Prompt
Print the data exactly as written, but leave out each picture.

+--

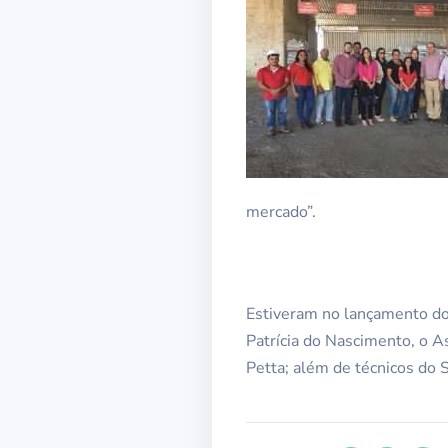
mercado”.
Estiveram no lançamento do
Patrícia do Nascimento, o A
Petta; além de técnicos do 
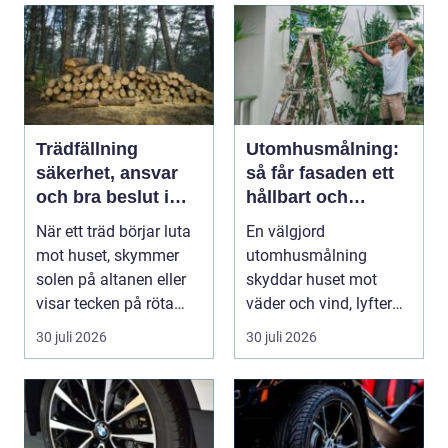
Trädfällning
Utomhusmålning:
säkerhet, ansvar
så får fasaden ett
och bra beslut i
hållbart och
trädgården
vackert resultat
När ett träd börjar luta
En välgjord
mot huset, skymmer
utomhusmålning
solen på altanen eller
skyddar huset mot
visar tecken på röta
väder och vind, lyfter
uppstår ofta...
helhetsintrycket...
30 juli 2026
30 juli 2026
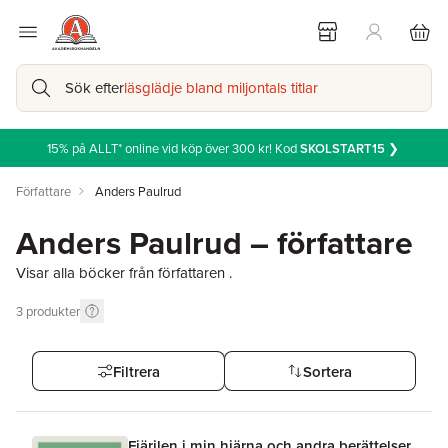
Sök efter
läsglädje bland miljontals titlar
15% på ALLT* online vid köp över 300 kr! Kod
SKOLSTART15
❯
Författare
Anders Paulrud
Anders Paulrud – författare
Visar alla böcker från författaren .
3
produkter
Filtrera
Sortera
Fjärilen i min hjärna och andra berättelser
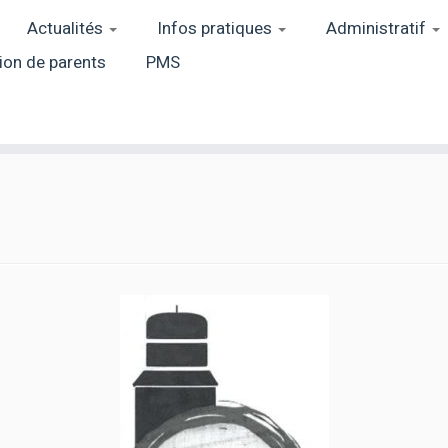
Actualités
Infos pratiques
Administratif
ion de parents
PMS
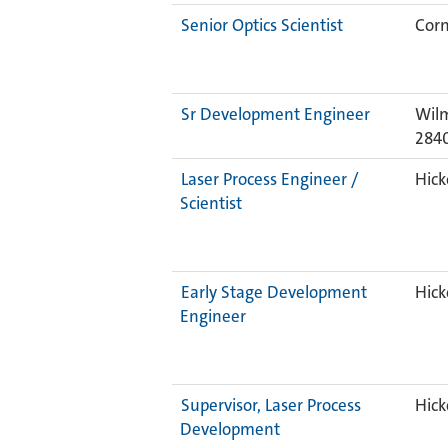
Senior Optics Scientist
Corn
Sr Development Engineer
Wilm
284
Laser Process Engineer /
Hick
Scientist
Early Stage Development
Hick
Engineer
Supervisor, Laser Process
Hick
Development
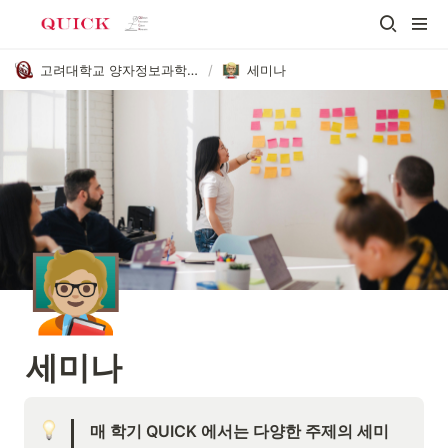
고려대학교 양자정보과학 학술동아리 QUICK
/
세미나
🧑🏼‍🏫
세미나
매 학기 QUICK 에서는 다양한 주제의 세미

+--

Solution for this exercise
mercado”.
Estiveram no lançamento do
Patrícia do Nascimento, o A
Petta; além de técnicos do 
Trädfällning
Utomhusmålning:
säkerhet, ansvar
så får fasaden ett
och bra beslut i
hållbart och
trädgården
vackert resultat
När ett träd börjar luta
En välgjord
mot huset, skymmer
utomhusmålning
solen på altanen eller
skyddar huset mot
visar tecken på röta
väder och vind, lyfter
uppstår ofta...
helhetsintrycket...
30 juli 2026
30 juli 2026
Sök efter
läsglädje bland miljontals titlar
15% på ALLT* online vid köp över 300 kr! Kod
SKOLSTART15
❯
Författare
Anders Paulrud
Anders Paulrud – författare
Visar alla böcker från författaren .
3
produkter
Filtrera
Sortera
Fjärilen i min hjärna och andra berättelser
Actualités
Infos pratiques
Administratif
ion de parents
PMS
Senior Optics Scientist
Corn
Sr Development Engineer
Wilm
284
Laser Process Engineer /
Hick
Scientist
Early Stage Development
Hick
Engineer
Supervisor, Laser Process
Hick
Development
고려대학교 양자정보과학 학술동아리 QUICK
/
세미나
🧑🏼‍🏫
세미나
매 학기 QUICK 에서는 다양한 주제의 세미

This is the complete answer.